Friday, April 29, 2011

High Diving

My childhood summer memories are a blur of waters, raisin fingertips, and brown skin. I lived to swim, to float, to be surrounded by the cool blue and inhale the chlorine.

I was always very comfortable hanging out in the middle depths, and would have stayed there indefinitely if my curiosity hadn't been raised by the swarm of kids by the diving boards. The pool in my grandparents' town had a high dive, a tease, a challenge that stared at me from the deep end. One day I decided to attempt it. I got in line and waited nervously as kids climbed the ladder and jumped the distance, screaming with either terror or thrill. My turn came, and I bravely climbed up. The climb wasn't difficult, and I was fully prepared to walk to the end and jump, until I actually walked to the end, looked down, and froze.

Here is one of my most embarrassing moments. I stood up there for what seemed like hours, just staring at the space between me and the water. After a while, a lifeguard climbed up to me and gently encouraged me to just jump.

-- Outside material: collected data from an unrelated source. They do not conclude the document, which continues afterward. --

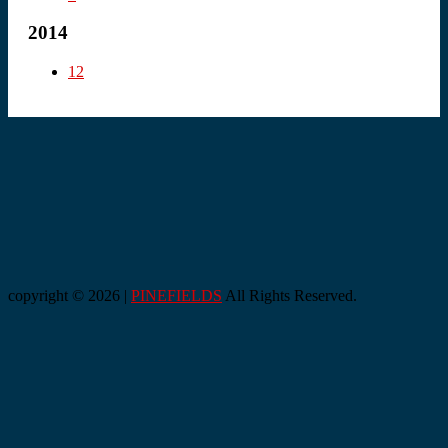
2014
12
copyright © 2026 |
PINEFIELDS
All Rights Reserved.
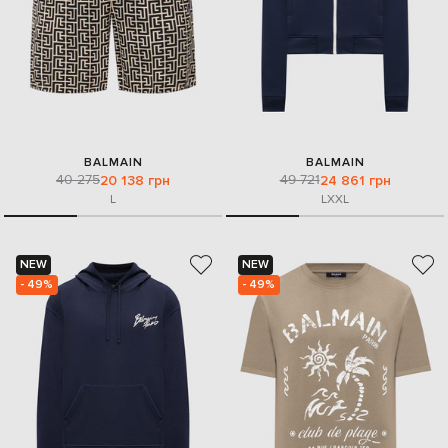
BALMAIN
BALMAIN
40 275
49 721
20 138 грн
24 861 грн
L
L
XXL
NEW
NEW
- 49%
- 49%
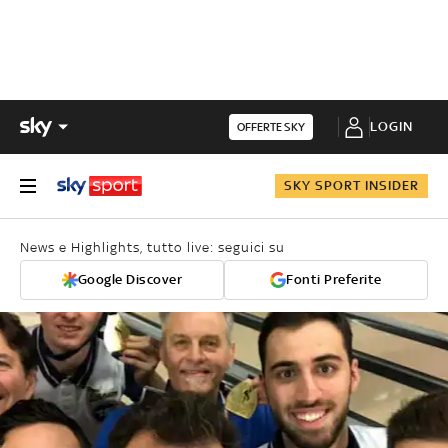
LOGIN
OFFERTE SKY
SKY SPORT INSIDER
News e Highlights, tutto live: seguici su
Google Discover
Fonti Preferite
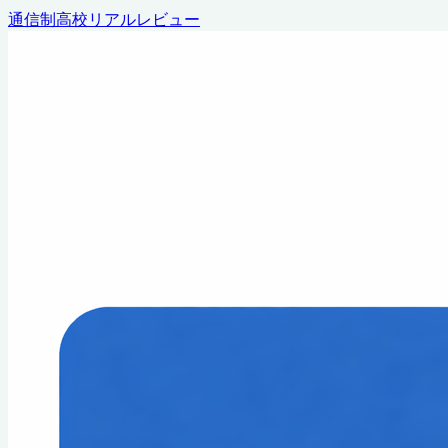
通信制高校リアルレビュー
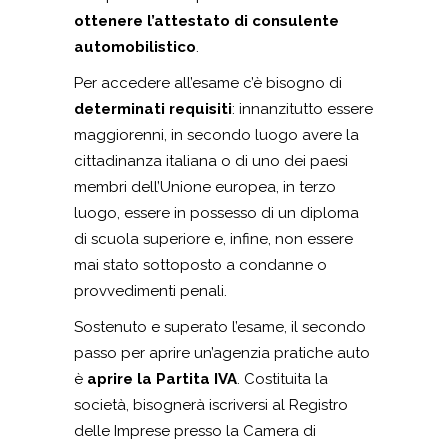
ottenere l’attestato di consulente
automobilistico
.
Per accedere all’esame c’è bisogno di
determinati requisiti
: innanzitutto essere
maggiorenni, in secondo luogo avere la
cittadinanza italiana o di uno dei paesi
membri dell’Unione europea, in terzo
luogo, essere in possesso di un diploma
di scuola superiore e, infine, non essere
mai stato sottoposto a condanne o
provvedimenti penali.
Sostenuto e superato l’esame, il secondo
passo per aprire un’agenzia pratiche auto
è
aprire la Partita IVA
. Costituita la
società, bisognerà iscriversi al Registro
delle Imprese presso la Camera di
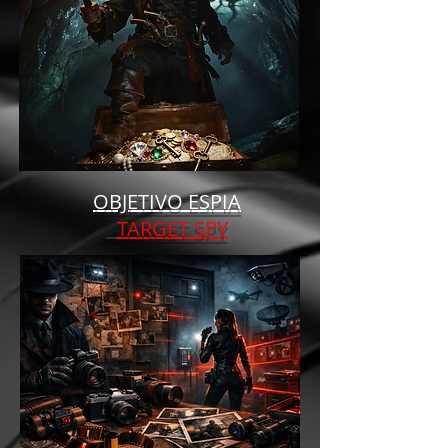
OBJETIVO ESPIA
TARGET SPY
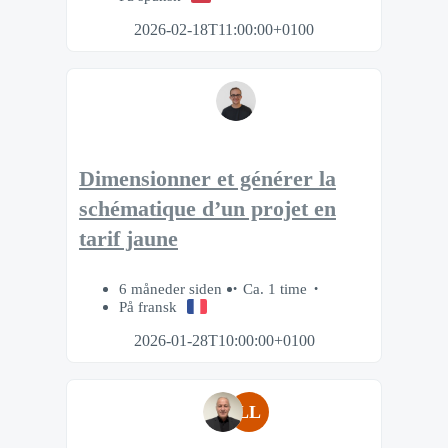
2026-02-18T11:00:00+0100
Dimensionner et générer la
schématique d’un projet en
tarif jaune
6 måneder siden
Ca. 1 time
På fransk
2026-01-28T10:00:00+0100
LL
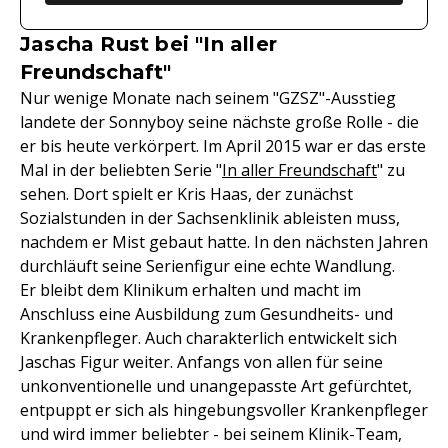
Jascha Rust bei "In aller
Freundschaft"
Nur wenige Monate nach seinem "GZSZ"-Ausstieg
landete der Sonnyboy seine nächste große Rolle - die
er bis heute verkörpert. Im April 2015 war er das erste
Mal in der beliebten Serie "
In aller Freundschaft
" zu
sehen. Dort spielt er Kris Haas, der zunächst
Sozialstunden in der Sachsenklinik ableisten muss,
nachdem er Mist gebaut hatte. In den nächsten Jahren
durchläuft seine Serienfigur eine echte Wandlung.
Er bleibt dem Klinikum erhalten und macht im
Anschluss eine Ausbildung zum Gesundheits- und
Krankenpfleger. Auch charakterlich entwickelt sich
Jaschas Figur weiter. Anfangs von allen für seine
unkonventionelle und unangepasste Art gefürchtet,
entpuppt er sich als hingebungsvoller Krankenpfleger
und wird immer beliebter - bei seinem Klinik-Team,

"All you have to do is take that leap."

He was right. All I had to do was jump. It would be over in a moment, I would have accomplished the high dive, it would be fine. But the voice of doubt in my head wondered, What if? What if I hit my head on the platform? What if I belly-flopped? What if the fall wasn't exciting, but terrifying? What if the water miraculously disappeared in the 3 seconds it took me to fall and I landed on the concrete bottom of the pool and died splat?

I wish I could say that I mustered my strength and took the chance, jumped and all was well. I can't. I totally chickened out. With the entire population of the pool watching, I climbed back down the ladder and cried all the way to the locker room, humiliated.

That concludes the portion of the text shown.